Gracias a su dedicación y trabajo constante, la Secretaría de Turismo de Jamundí, en cabeza de Arabella Rodríguez, la incluyó dentro de la planeación de la “Ruta de Las Brisas”, “un recorrido de aproximadamente dos horas que desemboca en la llegada a los charcos Juanambú y Carbonero, dos de los afluentes más conocidos en la región”.

Este recorrido se realizó en la segunda semana de diciembre y asistieron unas 80 personas en ocho turnos de 10 personas.

Otra de las historias que se encuentran en el informe de Colombia 2020 es la de Ramiro Velásquez, un hombre de 73 años, que lleva 10 viviendo en el corregimiento de San Vicente. A sus 23 años fue desplazado por la antigua guerrilla de las Farc, estuvo secuestrado durante 12 días y actualmente es guía turístico empírico.

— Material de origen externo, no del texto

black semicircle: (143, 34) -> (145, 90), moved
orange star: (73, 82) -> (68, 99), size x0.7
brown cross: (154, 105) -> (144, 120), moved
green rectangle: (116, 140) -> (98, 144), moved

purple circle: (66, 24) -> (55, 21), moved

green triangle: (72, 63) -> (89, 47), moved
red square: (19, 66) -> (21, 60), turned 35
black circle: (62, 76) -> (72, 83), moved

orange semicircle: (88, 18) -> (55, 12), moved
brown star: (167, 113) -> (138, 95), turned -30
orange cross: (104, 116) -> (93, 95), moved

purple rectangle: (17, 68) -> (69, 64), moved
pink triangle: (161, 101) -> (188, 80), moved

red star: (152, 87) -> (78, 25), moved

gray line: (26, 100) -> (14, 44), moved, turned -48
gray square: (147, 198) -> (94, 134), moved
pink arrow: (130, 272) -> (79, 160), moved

“El alcalde nos pidió que hiciéramos algún programa para reactivar el turismo en Jamundí, de manera que se vieran beneficiadas las personas nativas y sus emprendimientos, entonces decidimos llamarlos a ellos, a quienes se recorren y conocen todo el territorio para armar los planes turísticos y promover estos destinos”, afirmó la secretaria de turismo Arabella Rodríguez.

Ramiro guarda en su memoria las huellas del conflicto, y aunque durante sus recorridos intenta no abordar el tema es inevitable contar su historia, “acá uno le cuenta a la gente qué fue lo que pasó, fuimos muy azotados por el conflicto armado y eso dejó marca en todos. Yo cuento mi historia no para que me tengan lástima sino porque creo que es valioso que sepan en dónde están parados”, compartió con El Espectador.

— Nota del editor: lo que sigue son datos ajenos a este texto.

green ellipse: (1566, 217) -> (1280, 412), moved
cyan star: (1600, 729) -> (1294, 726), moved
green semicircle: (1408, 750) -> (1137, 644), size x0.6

Aunque la pandemia retrasó los procesos de turismo en Jamundí, los esfuerzos con mostrar el cambio y la riqueza natural de este sector siguen intactas. La secretaria de Turismo dijo en Colombia 2020 que la idea inicialmente era hacer una ruta turística del posconflicto en el sur del Valle del Cauca, pero los planes cambiaron cuando la comunidad decidió no centrar el camino turístico solamente en este tema, sino destacar la belleza de los ríos, y la diversidad de la fauna y la flora.